EXERCISE AIM: What is needed is an exact copy of every record below.

BEGIN SOURCE MATERIAL

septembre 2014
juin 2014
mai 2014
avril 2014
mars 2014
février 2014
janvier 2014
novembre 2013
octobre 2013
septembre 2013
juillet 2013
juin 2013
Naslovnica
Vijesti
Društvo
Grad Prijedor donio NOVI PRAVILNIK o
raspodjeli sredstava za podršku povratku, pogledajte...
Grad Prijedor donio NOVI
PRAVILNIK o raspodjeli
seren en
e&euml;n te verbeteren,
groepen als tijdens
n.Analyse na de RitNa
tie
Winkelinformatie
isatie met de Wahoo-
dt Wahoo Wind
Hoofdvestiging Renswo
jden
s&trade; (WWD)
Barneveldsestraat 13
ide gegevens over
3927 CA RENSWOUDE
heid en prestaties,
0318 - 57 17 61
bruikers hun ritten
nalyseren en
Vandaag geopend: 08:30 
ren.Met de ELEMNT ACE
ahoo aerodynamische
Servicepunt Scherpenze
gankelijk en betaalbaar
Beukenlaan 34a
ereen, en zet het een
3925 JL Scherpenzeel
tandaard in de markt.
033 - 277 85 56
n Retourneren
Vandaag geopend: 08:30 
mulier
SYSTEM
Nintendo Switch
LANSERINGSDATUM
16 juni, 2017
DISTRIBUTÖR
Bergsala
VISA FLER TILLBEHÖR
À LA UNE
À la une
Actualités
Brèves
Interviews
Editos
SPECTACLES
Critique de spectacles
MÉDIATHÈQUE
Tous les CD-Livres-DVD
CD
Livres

END SOURCE MATERIAL

REPLY TO THE EXERCISE:
septembre 2014
juin 2014
mai 2014
avril 2014
mars 2014
février 2014
janvier 2014
novembre 2013
octobre 2013
septembre 2013
juillet 2013
juin 2013
Naslovnica
Vijesti
Društvo
Grad Prijedor donio NOVI PRAVILNIK o
raspodjeli sredstava za podršku povratku, pogledajte...
Grad Prijedor donio NOVI
PRAVILNIK o raspodjeli
seren en
e&euml;n te verbeteren,
groepen als tijdens
n.Analyse na de RitNa
tie
Winkelinformatie
isatie met de Wahoo-
dt Wahoo Wind
Hoofdvestiging Renswo
jden
s&trade; (WWD)
Barneveldsestraat 13
ide gegevens over
3927 CA RENSWOUDE
heid en prestaties,
0318 - 57 17 61
bruikers hun ritten
nalyseren en
Vandaag geopend: 08:30 
ren.Met de ELEMNT ACE
ahoo aerodynamische
Servicepunt Scherpenze
gankelijk en betaalbaar
Beukenlaan 34a
ereen, en zet het een
3925 JL Scherpenzeel
tandaard in de markt.
033 - 277 85 56
n Retourneren
Vandaag geopend: 08:30 
mulier
SYSTEM
Nintendo Switch
LANSERINGSDATUM
16 juni, 2017
DISTRIBUTÖR
Bergsala
VISA FLER TILLBEHÖR
À LA UNE
À la une
Actualités
Brèves
Interviews
Editos
SPECTACLES
Critique de spectacles
MÉDIATHÈQUE
Tous les CD-Livres-DVD
CD
Livres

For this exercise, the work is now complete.